Role of the Physiotherapist

  • To develop an awareness of DCD to facilitate appropriate referrals.
  • To be aware of the referral pathways and process.
  • To have a basic knowledge of the assessment procedures for DCD.
  • To have awareness of standard definitions – DCD, hypermobile joints, low tone.
  • To establish intervention strategies as appropriate to each individual child.
  • To provide appropriate information to parents and teachers.

9.2.6 The Role of the School Nurse

The general role described below is currently under review.

9.2.6.a Children aged 5-12 years

  • Receive information from Health Visitors about a child’s progress up to the age 5 years.
  • Liaise with teachers, Community Paediatricians and other agencies.
  • Undertake health reviews and screening.
  • Make referrals to GP, Community Paediatrician and other agencies.
  • Provide advice and support for parent, teacher or carer.
  • Transfer health information to School Nurses at secondary school at age 12 years (ensuring continuity of care).
  • Entry in the Personal Health Record Book.

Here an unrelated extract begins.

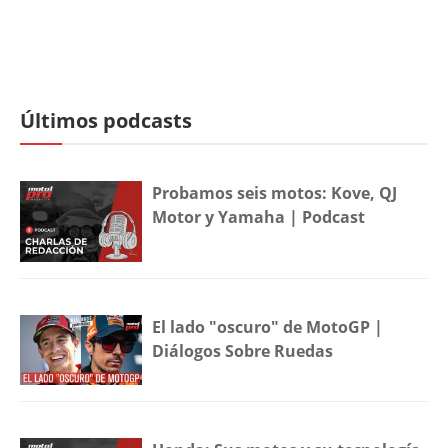
Últimos podcasts
Probamos seis motos: Kove, QJ
Motor y Yamaha | Podcast
El lado "oscuro" de MotoGP |
Diálogos Sobre Ruedas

9.2.6.b Children aged 12-until leaving school

  • Support, advice on health topics.
  • Health assessments and reviews.
  • Referral of areas of concern (with parental knowledge and consent).
  • Liaison with family, teachers, other agencies.
  • Confidentiality.
  • Involvement in planning future care.

9.2.7 The Role of the Speech & Language Therapist

The most common neuro-developmental cause for parental concern is speech16 so the Speech and Language Therapist may be one of the first health professionals to assess the child and at that time Developmental Co-ordination Disorder may not be suspected.

The Speech and Language Therapy Service operates an open referral system. In theory, any agency or parent may refer a child to the service but in practice Health Visitors, Ear/Nose/Throat Consultants and Head Teachers are the common referrers. Parental consent must be obtained for the referral. Locally, most children are referred before entering school.

The role of the Speech and Language Therapist (SLT) is to:

  • Work as part of a multidisciplinary team to encourage early referral of children having difficulty with communication, speech, language or eating and drinking.
  • Assess the child’s communication, speech and language and, where appropriate, eating and drinking.
  • Identify ways of helping the child function in everyday life.
  • Where indicated and, with parental permission, refer on for further investigations, e.g. Audiology, ENT, Community Paediatrician.
  • Monitor the child’s progress and review at appropriate intervals.
  • Keep the parents, Health Visitors and GP informed of findings and recommendations.

The parent/legal guardian’s observations and reports help to build a comprehensive picture of the child’s speech and language and guide the therapist in developing appropriate intervention strategies.